Lehman und kein Ende
Die Besonderheit im Fall Lehman, einem der größten Anlegerschadensfälle der deutschen Geschichte, ergibt sich daraus, dass anscheinend gezielt einer in Anlagefragen unbedarften Anlegergruppe neue Anlageprodukte angedient wurden, die aufgrund von Risikostruktur und Komplexität nicht zu deren Anlagezielen passten. Eine Auswertung der Schadensfälle ergibt dabei folgendes Bild.
Die Banken
Fast jedes zweite Lehman-Zertifikat wurden von der Citibank verkauft. Hierbei ist interessant, dass die Citibank 2007 der größte Gläubiger von Lehman war und somit ein Interesse daran gehabt haben dürfte, dass Lehman über die Zertifikate frisches Geld zufließt. Knapp ein Drittel der Zertifikate wurde von der Dresdner Bank verkauft, die sich auch heute noch am wenigsten um eine Schadenswiedergutmachung bemüht zeigt. An dritter Stelle der Verkäufer befinden sich die Sparkassen und Volksbanken.
Die Anlegergruppe a & d
Lehman-Zertifikate wurden überwiegend an ältere Anleger verkauft. Das Durchschnittsalter dürfte bei weit über 60 Jahren liegen. Der älteste von SdK- Anwälten registrierte Anleger war im Beratungszeitpunkt 90 Jahre alt. Bei den Anlegern handelte es sich in der Regel um Rentner, die ihr Erspartes sicher angelegt wissen wollten und in Anlagefragen unbedarft waren. Nach Recherchen des Magazins „Spiegel“ wurde diese Anlegergruppe in Bankenkreisen als „a & d Kunden“ bezeichnet. a & d steht für alt und dumm.
Warum Zertifikate?
Der Verkauf von Zertifikaten an Privatanleger hat erst in den letzten 5 – 10 Jahren stark zugenommen. Hierbei handelte es sich unserer Ansicht nach nicht um einen nachfragegetriebenen Anstieg. Vielmehr haben die Banken ihre Produktpalette umgestellt und weniger zum Kauf von Einzelaktien und Fonds, sondern mehr zu Zertifikaten geraten. Zertifikate sind in Herstellung (Auflegung) und Betrieb (Verwaltung) wesentlich günstiger. Auch sind die rechtlichen Anforderungen niedriger. Außerdem lassen sich in den komplizierten Konstruktionen leichter Preisaufschläge verstecken.

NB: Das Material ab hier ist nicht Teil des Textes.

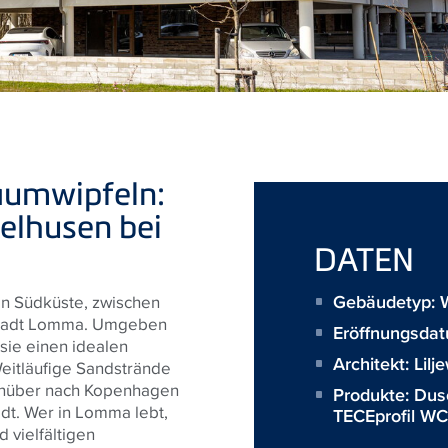
aumwipfeln:
elhusen bei
DATEN
Gebäudetyp: 
n Südküste, zwischen
nstadt Lomma. Umgeben
Eröffnungsda
sie einen idealen
Architekt:
Lilj
Weitläufige Sandstrände
hinüber nach Kopenhagen
Produkte:
Dus
dt. Wer in Lomma lebt,
TECEprofil W
d vielfältigen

Zwar lassen sich mit Zertifikaten leicht neue Anlagestrategien umsetzen. Leider waren die meisten der „innovativen Anlagestrategien“ jedoch nicht für den normalen Anleger geeignet, da diese mehr einer Wette auf unvorhersehbare Ereignisse als einer seriösen Kapitalanlage ähneln. So konnten Anleger beispielsweise darauf „wetten“, ob sich der
Aktienindex Dividenden-DAX in verschiedenen Zeiträumen besser entwickelt als der EuroStoxx 50.

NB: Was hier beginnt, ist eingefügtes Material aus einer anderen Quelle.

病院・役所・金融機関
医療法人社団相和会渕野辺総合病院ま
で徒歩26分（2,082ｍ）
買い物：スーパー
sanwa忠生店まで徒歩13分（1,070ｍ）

Die meisten Zertifikate wiesen dabei ein erhebliches Maß an Komplexität auf. Die Zeitschrift Finanztest versucht, die verschiedenen „Wenn-dann-Bedingungen“ in einem Komplexitätsmaß abzubilden. Sie fand hierbei Produkte mit über 200 Bedingungen, von denen Rückzahlungstag und -Höhe abhängen. Diese Produkte hätten nie an Verbraucher verkauft werden dürfen.
Die „Beratung“
Die neue Anlageklasse „Zertifikate“ wurde in den Banken aktiv beworben, ohne die Besonderheiten dieser Art von Wertpapieren hinreichend zu erläutern. Auch wenn jede Beratungssituation anders ist, treten doch einige Beratungsstrategien gehäuft auf:
• Die Anleger wurden zu einem „Depotcheck“ eingeladen. Bei diesem Gespräch wurde eine Umschichtung des Depots in Zertifikate empfohlen.
• Oft wurden die Anleger mit dem Hinweis unter Zeitdruck gesetzt, dass nur noch wenige Stücke zu haben wären und das Angebot bald auslaufe.

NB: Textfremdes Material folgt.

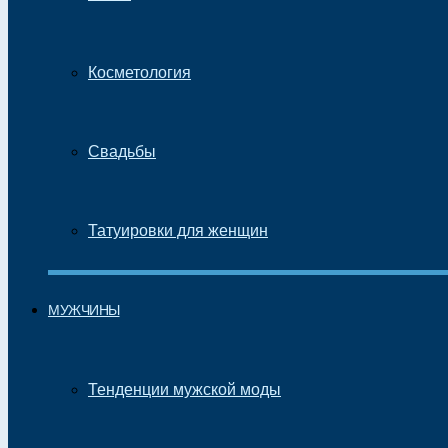
Косметология
Свадьбы
Татуировки для женщин
МУЖЧИНЫ
Тенденции мужской моды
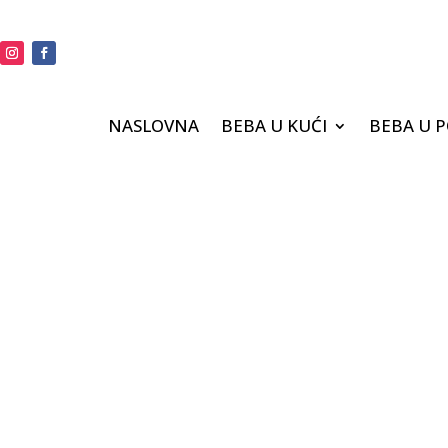
NASLOVNA
BEBA U KUĆI
BEBA U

• Die Zertifikate wurden als „100% sicher“ beworben. “Schlimmstenfalls“ könne alleine die Zinszahlung ausfallen.
• Oftmals wurde ein beworbener Zinssatz für Tages- oder Festgeld nur im Zusammenhang mit dem Erwerb von Zertifikaten angeboten.
• Die Beratungsbögen wurden von dem Berater pauschal so ausgefüllt, dass das Risikoprofil nicht dem Kunden, sondern dem Zertifikat angepasst wurde. Das tatsächliche Risikoprofil des Kunden wurde dadurch missachtet. Oft wurde trotz Beratung von dem Berater „auf Kundenwunsch“ angekreuzt. Dies sollte suggerieren, dass der Kunde ohne Beratung gekauft hat und sich später nicht auf fehlerhafte Beratung berufen kann.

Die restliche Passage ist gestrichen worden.